PROVIDED INFORMATION START

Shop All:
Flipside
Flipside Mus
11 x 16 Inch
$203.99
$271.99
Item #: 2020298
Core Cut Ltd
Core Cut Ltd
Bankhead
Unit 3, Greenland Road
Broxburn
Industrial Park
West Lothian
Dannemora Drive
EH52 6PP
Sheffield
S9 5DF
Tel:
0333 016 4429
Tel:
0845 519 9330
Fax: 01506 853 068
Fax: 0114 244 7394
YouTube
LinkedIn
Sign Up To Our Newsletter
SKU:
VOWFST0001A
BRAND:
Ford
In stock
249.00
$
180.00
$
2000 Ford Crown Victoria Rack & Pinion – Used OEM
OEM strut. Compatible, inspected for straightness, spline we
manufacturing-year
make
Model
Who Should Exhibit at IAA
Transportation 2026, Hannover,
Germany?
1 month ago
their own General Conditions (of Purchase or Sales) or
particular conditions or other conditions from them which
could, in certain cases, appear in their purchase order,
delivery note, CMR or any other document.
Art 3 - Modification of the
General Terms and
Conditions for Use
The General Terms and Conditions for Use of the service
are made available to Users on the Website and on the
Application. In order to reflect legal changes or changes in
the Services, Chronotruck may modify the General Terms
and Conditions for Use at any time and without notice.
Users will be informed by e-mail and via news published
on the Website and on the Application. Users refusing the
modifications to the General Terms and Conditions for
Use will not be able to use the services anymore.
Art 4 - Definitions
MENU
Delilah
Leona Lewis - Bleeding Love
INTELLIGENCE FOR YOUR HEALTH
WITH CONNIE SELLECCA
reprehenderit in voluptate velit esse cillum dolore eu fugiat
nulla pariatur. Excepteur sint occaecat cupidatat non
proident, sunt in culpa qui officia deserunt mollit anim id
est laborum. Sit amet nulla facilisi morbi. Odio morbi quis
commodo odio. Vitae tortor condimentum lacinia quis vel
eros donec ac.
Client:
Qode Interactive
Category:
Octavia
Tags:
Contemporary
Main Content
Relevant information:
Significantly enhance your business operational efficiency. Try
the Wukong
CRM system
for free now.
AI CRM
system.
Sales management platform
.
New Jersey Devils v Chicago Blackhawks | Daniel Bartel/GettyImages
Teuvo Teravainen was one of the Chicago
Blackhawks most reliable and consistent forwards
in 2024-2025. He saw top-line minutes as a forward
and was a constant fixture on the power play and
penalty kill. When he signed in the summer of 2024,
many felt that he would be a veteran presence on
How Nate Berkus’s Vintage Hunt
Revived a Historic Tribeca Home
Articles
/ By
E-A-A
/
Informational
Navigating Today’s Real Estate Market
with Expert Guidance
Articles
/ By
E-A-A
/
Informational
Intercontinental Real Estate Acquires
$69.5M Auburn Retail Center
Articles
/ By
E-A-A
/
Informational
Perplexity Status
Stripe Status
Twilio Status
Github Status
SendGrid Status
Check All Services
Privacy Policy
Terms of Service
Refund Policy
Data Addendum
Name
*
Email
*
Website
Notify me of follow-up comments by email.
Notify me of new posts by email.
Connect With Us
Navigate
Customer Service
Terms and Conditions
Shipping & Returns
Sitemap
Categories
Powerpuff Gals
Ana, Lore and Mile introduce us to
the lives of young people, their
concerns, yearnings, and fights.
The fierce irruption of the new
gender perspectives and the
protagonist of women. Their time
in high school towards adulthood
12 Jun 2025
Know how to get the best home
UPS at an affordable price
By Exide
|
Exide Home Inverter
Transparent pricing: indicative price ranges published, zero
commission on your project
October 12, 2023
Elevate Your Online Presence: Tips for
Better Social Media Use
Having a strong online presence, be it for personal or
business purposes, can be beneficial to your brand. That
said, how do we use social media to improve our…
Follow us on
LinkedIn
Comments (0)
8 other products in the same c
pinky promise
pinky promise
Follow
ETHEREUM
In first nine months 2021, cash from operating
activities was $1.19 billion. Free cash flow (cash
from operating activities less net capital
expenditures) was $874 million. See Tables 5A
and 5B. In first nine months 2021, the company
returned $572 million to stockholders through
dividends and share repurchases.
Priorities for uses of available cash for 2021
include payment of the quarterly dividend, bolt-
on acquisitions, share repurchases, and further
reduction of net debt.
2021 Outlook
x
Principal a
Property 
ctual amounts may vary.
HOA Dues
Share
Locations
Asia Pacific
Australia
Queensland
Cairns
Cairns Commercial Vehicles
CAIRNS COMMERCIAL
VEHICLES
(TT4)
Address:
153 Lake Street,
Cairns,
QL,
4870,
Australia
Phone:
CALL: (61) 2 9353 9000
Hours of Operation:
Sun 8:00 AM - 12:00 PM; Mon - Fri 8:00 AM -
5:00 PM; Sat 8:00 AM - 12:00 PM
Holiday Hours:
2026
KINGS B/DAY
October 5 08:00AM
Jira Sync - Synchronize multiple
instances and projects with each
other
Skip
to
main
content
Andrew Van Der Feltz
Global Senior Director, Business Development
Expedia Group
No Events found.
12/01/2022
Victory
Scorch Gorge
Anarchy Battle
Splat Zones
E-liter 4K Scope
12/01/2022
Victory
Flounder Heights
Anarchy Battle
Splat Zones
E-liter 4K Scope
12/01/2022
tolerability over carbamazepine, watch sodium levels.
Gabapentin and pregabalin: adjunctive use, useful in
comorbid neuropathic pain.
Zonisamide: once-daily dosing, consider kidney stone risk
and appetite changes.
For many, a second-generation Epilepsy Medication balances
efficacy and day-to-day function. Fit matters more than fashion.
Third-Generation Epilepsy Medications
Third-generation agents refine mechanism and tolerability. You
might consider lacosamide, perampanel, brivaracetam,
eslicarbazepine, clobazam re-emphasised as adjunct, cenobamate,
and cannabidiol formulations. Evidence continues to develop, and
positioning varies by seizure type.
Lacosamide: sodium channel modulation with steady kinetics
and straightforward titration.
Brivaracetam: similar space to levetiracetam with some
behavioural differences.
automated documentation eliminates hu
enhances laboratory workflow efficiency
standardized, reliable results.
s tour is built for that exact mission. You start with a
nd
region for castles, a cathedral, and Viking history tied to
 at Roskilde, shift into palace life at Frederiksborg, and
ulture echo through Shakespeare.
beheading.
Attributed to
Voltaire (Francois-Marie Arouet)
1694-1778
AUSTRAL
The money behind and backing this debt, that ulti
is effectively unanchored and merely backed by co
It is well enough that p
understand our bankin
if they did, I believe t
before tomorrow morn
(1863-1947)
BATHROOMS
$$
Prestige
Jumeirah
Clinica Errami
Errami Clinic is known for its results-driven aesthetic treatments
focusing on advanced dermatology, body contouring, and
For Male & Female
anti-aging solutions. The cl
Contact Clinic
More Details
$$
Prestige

PROVIDED INFORMATION END

** EXERCISE OBJECTIVE **
Transcribe every entry verbatim.

** ANSWER TO THIS PROBLEM **
Shop All:
Flipside
Flipside Mus
11 x 16 Inch
$203.99
$271.99
Item #: 2020298
Core Cut Ltd
Core Cut Ltd
Bankhead
Unit 3, Greenland Road
Broxburn
Industrial Park
West Lothian
Dannemora Drive
EH52 6PP
Sheffield
S9 5DF
Tel:
0333 016 4429
Tel:
0845 519 9330
Fax: 01506 853 068
Fax: 0114 244 7394
YouTube
LinkedIn
Sign Up To Our Newsletter
SKU:
VOWFST0001A
BRAND:
Ford
In stock
249.00
$
180.00
$
2000 Ford Crown Victoria Rack & Pinion – Used OEM
OEM strut. Compatible, inspected for straightness, spline we
manufacturing-year
make
Model
Who Should Exhibit at IAA
Transportation 2026, Hannover,
Germany?
1 month ago
their own General Conditions (of Purchase or Sales) or
particular conditions or other conditions from them which
could, in certain cases, appear in their purchase order,
delivery note, CMR or any other document.
Art 3 - Modification of the
General Terms and
Conditions for Use
The General Terms and Conditions for Use of the service
are made available to Users on the Website and on the
Application. In order to reflect legal changes or changes in
the Services, Chronotruck may modify the General Terms
and Conditions for Use at any time and without notice.
Users will be informed by e-mail and via news published
on the Website and on the Application. Users refusing the
modifications to the General Terms and Conditions for
Use will not be able to use the services anymore.
Art 4 - Definitions
MENU
Delilah
Leona Lewis - Bleeding Love
INTELLIGENCE FOR YOUR HEALTH
WITH CONNIE SELLECCA
reprehenderit in voluptate velit esse cillum dolore eu fugiat
nulla pariatur. Excepteur sint occaecat cupidatat non
proident, sunt in culpa qui officia deserunt mollit anim id
est laborum. Sit amet nulla facilisi morbi. Odio morbi quis
commodo odio. Vitae tortor condimentum lacinia quis vel
eros donec ac.
Client:
Qode Interactive
Category:
Octavia
Tags:
Contemporary
Main Content
Relevant information:
Significantly enhance your business operational efficiency. Try
the Wukong
CRM system
for free now.
AI CRM
system.
Sales management platform
.
New Jersey Devils v Chicago Blackhawks | Daniel Bartel/GettyImages
Teuvo Teravainen was one of the Chicago
Blackhawks most reliable and consistent forwards
in 2024-2025. He saw top-line minutes as a forward
and was a constant fixture on the power play and
penalty kill. When he signed in the summer of 2024,
many felt that he would be a veteran presence on
How Nate Berkus’s Vintage Hunt
Revived a Historic Tribeca Home
Articles
/ By
E-A-A
/
Informational
Navigating Today’s Real Estate Market
with Expert Guidance
Articles
/ By
E-A-A
/
Informational
Intercontinental Real Estate Acquires
$69.5M Auburn Retail Center
Articles
/ By
E-A-A
/
Informational
Perplexity Status
Stripe Status
Twilio Status
Github Status
SendGrid Status
Check All Services
Privacy Policy
Terms of Service
Refund Policy
Data Addendum
Name
*
Email
*
Website
Notify me of follow-up comments by email.
Notify me of new posts by email.
Connect With Us
Navigate
Customer Service
Terms and Conditions
Shipping & Returns
Sitemap
Categories
Powerpuff Gals
Ana, Lore and Mile introduce us to
the lives of young people, their
concerns, yearnings, and fights.
The fierce irruption of the new
gender perspectives and the
protagonist of women. Their time
in high school towards adulthood
12 Jun 2025
Know how to get the best home
UPS at an affordable price
By Exide
|
Exide Home Inverter
Transparent pricing: indicative price ranges published, zero
commission on your project
October 12, 2023
Elevate Your Online Presence: Tips for
Better Social Media Use
Having a strong online presence, be it for personal or
business purposes, can be beneficial to your brand. That
said, how do we use social media to improve our…
Follow us on
LinkedIn
Comments (0)
8 other products in the same c
pinky promise
pinky promise
Follow
ETHEREUM
In first nine months 2021, cash from operating
activities was $1.19 billion. Free cash flow (cash
from operating activities less net capital
expenditures) was $874 million. See Tables 5A
and 5B. In first nine months 2021, the company
returned $572 million to stockholders through
dividends and share repurchases.
Priorities for uses of available cash for 2021
include payment of the quarterly dividend, bolt-
on acquisitions, share repurchases, and further
reduction of net debt.
2021 Outlook
x
Principal a
Property 
ctual amounts may vary.
HOA Dues
Share
Locations
Asia Pacific
Australia
Queensland
Cairns
Cairns Commercial Vehicles
CAIRNS COMMERCIAL
VEHICLES
(TT4)
Address:
153 Lake Street,
Cairns,
QL,
4870,
Australia
Phone:
CALL: (61) 2 9353 9000
Hours of Operation:
Sun 8:00 AM - 12:00 PM; Mon - Fri 8:00 AM -
5:00 PM; Sat 8:00 AM - 12:00 PM
Holiday Hours:
2026
KINGS B/DAY
October 5 08:00AM
Jira Sync - Synchronize multiple
instances and projects with each
other
Skip
to
main
content
Andrew Van Der Feltz
Global Senior Director, Business Development
Expedia Group
No Events found.
12/01/2022
Victory
Scorch Gorge
Anarchy Battle
Splat Zones
E-liter 4K Scope
12/01/2022
Victory
Flounder Heights
Anarchy Battle
Splat Zones
E-liter 4K Scope
12/01/2022
tolerability over carbamazepine, watch sodium levels.
Gabapentin and pregabalin: adjunctive use, useful in
comorbid neuropathic pain.
Zonisamide: once-daily dosing, consider kidney stone risk
and appetite changes.
For many, a second-generation Epilepsy Medication balances
efficacy and day-to-day function. Fit matters more than fashion.
Third-Generation Epilepsy Medications
Third-generation agents refine mechanism and tolerability. You
might consider lacosamide, perampanel, brivaracetam,
eslicarbazepine, clobazam re-emphasised as adjunct, cenobamate,
and cannabidiol formulations. Evidence continues to develop, and
positioning varies by seizure type.
Lacosamide: sodium channel modulation with steady kinetics
and straightforward titration.
Brivaracetam: similar space to levetiracetam with some
behavioural differences.
automated documentation eliminates hu
enhances laboratory workflow efficiency
standardized, reliable results.
s tour is built for that exact mission. You start with a
nd
region for castles, a cathedral, and Viking history tied to
 at Roskilde, shift into palace life at Frederiksborg, and
ulture echo through Shakespeare.
beheading.
Attributed to
Voltaire (Francois-Marie Arouet)
1694-1778
AUSTRAL
The money behind and backing this debt, that ulti
is effectively unanchored and merely backed by co
It is well enough that p
understand our bankin
if they did, I believe t
before tomorrow morn
(1863-1947)
BATHROOMS
$$
Prestige
Jumeirah
Clinica Errami
Errami Clinic is known for its results-driven aesthetic treatments
focusing on advanced dermatology, body contouring, and
For Male & Female
anti-aging solutions. The cl
Contact Clinic
More Details
$$
Prestige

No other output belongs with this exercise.